According to WHO, the estimated incidence rate of tuberculosis (TB) in the Dominican Republic (40 cases per 100,000 people in 2005) is one of the highest in the Americas. Data on HIV-TB co-infection, albeit limited to certain areas of the country, suggest that 6 to 11 percent of TB patients are infected with HIV. Therefore, the Dominican Republic has the potential for a burgeoning epidemic of TB along with HIV. National HIV-TB guidelines have been recently developed and HIV-TB activities have been included in national plans. While the country has introduced some HIV-TB collaborative activities (e.g., isoniazid prophylaxis for HIV-infected people and provision of antiretroviral therapy (ART)), there are no data on the number of HIV-infected TB patients receiving ART.

Factors that put the Dominican Republic at risk of a growing epidemic include early age at sexual debut, high birth rates among adolescent girls and young women, the high TB incidence, and active migration (including migration between cities and countryside, migration from Haiti, and migration to and from the United States). The Dominican Republic's popularity as a tourist destination, coupled with increasing levels of sex tourism, also contributes to the spread of HIV. These and other factors suggest the need to target interventions to young adults, provinces with a high rate of tourism, and bateyes.

==National response==
The Government of the Dominican Republic has responded aggressively to the HIV/AIDS epidemic. Established in 2000, the Presidential Council on AIDS (COPRESIDA) coordinates the HIV/AIDS National Strategic Plan for the Prevention and Control of HIV/AIDS and STDs 2007–2015. COPRESIDA’s activities include implementing public policies, providing care for those living with HIV/AIDS, promoting private sector involvement in response to the epidemic, and reducing stigma and discrimination (S&D). The Ministry of Health (MOH) implements HIV/AIDS services and diagnostic tests in the public sector. The National AIDS Program (NAP) develops HIV/AIDS-related norms, protocols, and surveillance.
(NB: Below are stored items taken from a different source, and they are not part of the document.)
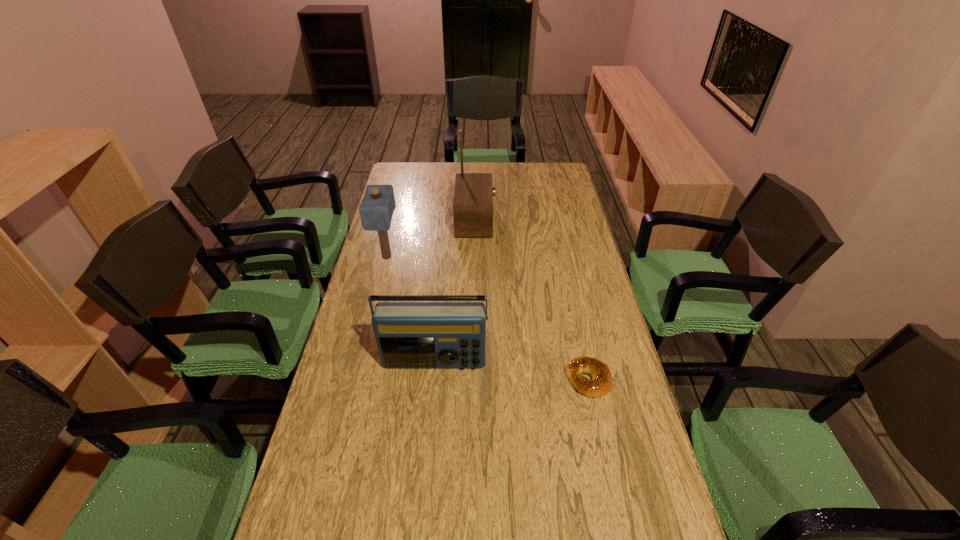 Locate an element on the screen. The image size is (960, 540). the farther radio receiver is located at coordinates (473, 197).

This screenshot has height=540, width=960. In order to click on the tallest object in this screenshot , I will do `click(473, 197)`.

Find the location of a particular element. Image resolution: width=960 pixels, height=540 pixels. the leftmost object is located at coordinates (376, 209).

At what (x,y) coordinates should I click in order to perform the action: click on mallet. Please return your answer as a coordinate pair (x, y). Looking at the image, I should click on (376, 209).

What are the coordinates of `the shorter radio receiver` in the screenshot? It's located at (408, 334).

The height and width of the screenshot is (540, 960). I want to click on bagel, so click(601, 383).

Where is `the rightmost object`? The height and width of the screenshot is (540, 960). the rightmost object is located at coordinates (x=601, y=383).

I want to click on vacant space positioned 0.360m on the front-facing side of the taller radio receiver, so click(x=581, y=220).

Locate an element on the screen. vacant space situated on the back of the mallet is located at coordinates (399, 206).

Image resolution: width=960 pixels, height=540 pixels. I want to click on free point located on the front panel of the shorter radio receiver, so click(x=420, y=517). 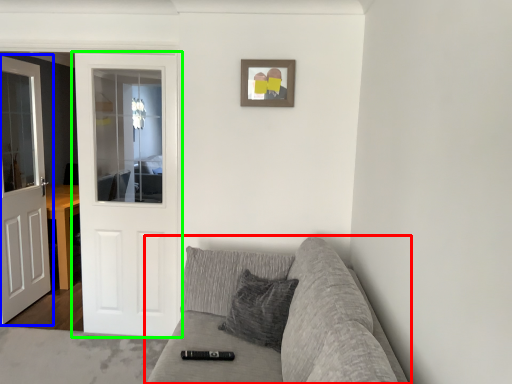 Question: Which object is the farthest from studio couch (highlighted by a red box)? Choose among these: door (highlighted by a blue box) or door (highlighted by a green box).

Choices:
 (A) door
 (B) door

Answer: (B) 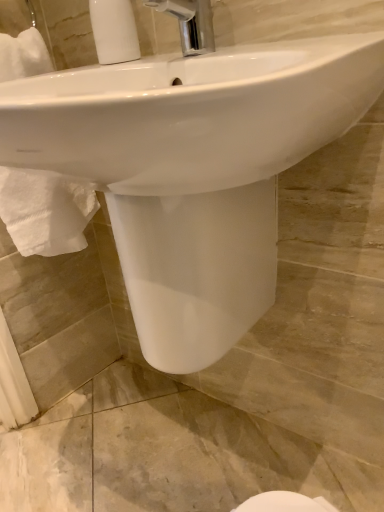 Image resolution: width=384 pixels, height=512 pixels. What do you see at coordinates (190, 23) in the screenshot? I see `chrome metallic faucet at upper center` at bounding box center [190, 23].

What are the coordinates of `white glossy sink at center` in the screenshot? It's located at (193, 170).

From their relative heights in the image, would you say white ribbed plastic at upper left is taller or shorter than white glossy sink at center?

Clearly, white ribbed plastic at upper left is shorter compared to white glossy sink at center.

From a real-world perspective, between white ribbed plastic at upper left and white glossy sink at center, who is vertically higher?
National-level government-directed activities include the following:
- Conducting information, education, and communication campaigns
- Coordinating care and support for people living with HIV/AIDS (PLWHA)
- Reducing mother-to-child transmission
- Ensuring blood supply safety
- Monitoring and evaluating national and provincial health plans
- Distributing condoms to at-risk individuals

Since 1995, an AIDS law has made it illegal to discriminate against PLWHA. The law is unique for the region; however,
enforcement is uneven and inconsistent, and S&D against PLWHA and those engaging in behaviors putting them most at risk
for HIV/AIDS are common.

The government works with a number of international donors to combat HIV/AIDS, including the William J. Clinton Foundation,
UNICEF, the United Nations Population Fund, the World Bank, and the Global Fund to Fight AIDS, Tuberculosis and Malaria.
In 2004, the Dominican Republic received a second-round grant from the Global Fund to scale up HIV services throughout the
country, with particular focus on vulnerable groups, including female sex workers, MSM, and migrants. With Global Fund
support, the government also intends to scale up ART.